Dwight Gooden

Happy 51st birthday to the youngest player ever to appear in Major League Baseball’s All-Star Game.

Dwight Eugene Gooden was born in Tampa, Florida on this date in 1964. Dwight is one of five children whose father worked in a chemical plant and coached a semi-pro baseball team based in Tampa. Although Gooden spent hours with his father’s baseball team over the summer, he did not try out for his high school team until his junior year. In his senior season at Hillsborough High School, he posted a 7-4 record with 135 strikeouts and his raw power attracted major league scouts from all over the country. His mother wanted him to attend college, but on June 7, 1982, Gooden was selected by the New York Mets with the fifth pick in the first round of the 1982 MLB Amateur Draft. Three days later, he signed a one-year, $ 40,000 contract and was off to Kingsport, Tennessee, to play in the rookie Appalachian League. Gooden made the league’s All-Star team at midseason and was shipped to Little Falls, New York, to finish the year in Class A. In 1983, he was promoted to Lynchberg Mets in the high A Carolina League, where the 18-year-old Gooden went 19-4 with a 2.50 ERA and 300 strikeouts in 27 games. Davey Johnson was promoted from managing the Mets’ AAA team in Tidewater to piloting the big league club prior to the 1984 season and one of his first orders of business was convincing General Manager Frank Cashen to let Dwight Gooden pitch in the major leagues instead of Tidewater, where Cashen thought he should play. Johnson got his way, and Gooden made his major league debut on April 7, 1984, throwing five innings and getting the win over the Houston Astros. Gooden featured two pitches—an overpowering fastball and curveball that was so spectacular that it was nicknamed “Lord Charles,” as opposed to the more commonly used “Uncle Charlie.” In July of 1984, the 6’2”, 190 pound flamethrower became the youngest player, at age 19, to appear in an All-Star Game. He took the mound in the 5th inning and promptly struck out the side in one of the most dramatic performances in the history of the Mid-Season Classic. Gooden won eight of his last nine starts—including 41 strikeouts with one walk in the final three–and was the ace of the Mets’ staff, going 17-9 with a 2.60 ERA in 31 starts while leading the team to a 90-72 record and second-place finish in the NL East. He was named NL Rookie of the Year, finished second in the NL Cy Young Award voting and the legend of “Doctor K” was born.

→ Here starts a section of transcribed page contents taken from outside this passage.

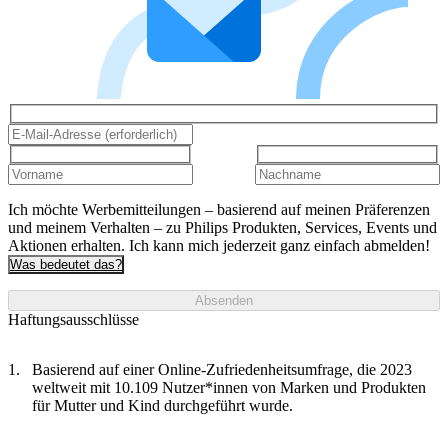
Ich möchte Werbemitteilungen – basierend auf meinen Präferenzen
und meinem Verhalten – zu Philips Produkten, Services, Events und
Aktionen erhalten. Ich kann mich jederzeit ganz einfach abmelden!
Was bedeutet das?
Absenden
Haftungsausschlüsse
Basierend auf einer Online-Zufriedenheitsumfrage, die 2023
weltweit mit 10.109 Nutzer*innen von Marken und Produkten
für Mutter und Kind durchgeführt wurde.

“Doc” Gooden put on one of the greatest pitching performances in baseball history in 1985, going 24-4 with 268 strikeouts and amassing a 1.53 ERA—second only to Bob Gibson’s 1.12 in 1968. Gooden pitched 16 complete games, earned pitching’s Triple Crown [wins, strikeouts, ERA] and had streaks of 31 and 49 consecutive scoreless innings. In September, he allowed no runs in back-to-back complete games but received no-decisions in both. Gooden won the Cy Young and Pitcher of the Year Awards in 1985 and, at 20 years old, became the youngest-ever recipient of those prestigious prizes. The following year, Gooden became the youngest pitcher to start an All-Star Game. He went 17-6 in that 1986 season and recorded 200 strikeouts while leading the Mets to their first World Series title since 1969. He no-showed the team victory parade—a sign of things to come. Gooden tried cocaine after the 1986 season and was arrested that winter. He tested positive for cocaine during spring training in 1987 and entered rehab before returning to win 15 games. He went 18-9 the following year before blowing a lead in Game 4 of the NLCS, which the Los Angeles Dodgers would go on to win. Gooden went 66-50 between 1989 and 1994, leading to his release from the Mets. He signed with the New York Yankees prior to the 1996 season and pitched the 14th no-hitter in franchise history on May 14, blanking the Seattle Mariners 2-0 at Yankee Stadium. He played for the Yankees the following year and had stints in Cleveland, Houston and Tampa Bay before retiring after being cut by the Yankees in spring training in 2001.

Dwight Gooden was the greatest pitcher in baseball—and one of the best of all time—from August of 1984 to May of 1986. In 50 starts, he amassed a record of 37-5 with a 1.38 ERA, 412 strikeouts and 90 walks in 406 innings. He was an All-Star four times and won three World Series championships. Injuries and drug use reduced his effectiveness and he endured a litany of legal issues during and after his playing days. “Doc” was inducted into the New York Mets Hall of Fame in 2010, along with former teammate Daryl Strawberry, Frank Cashen and Davey Johnson.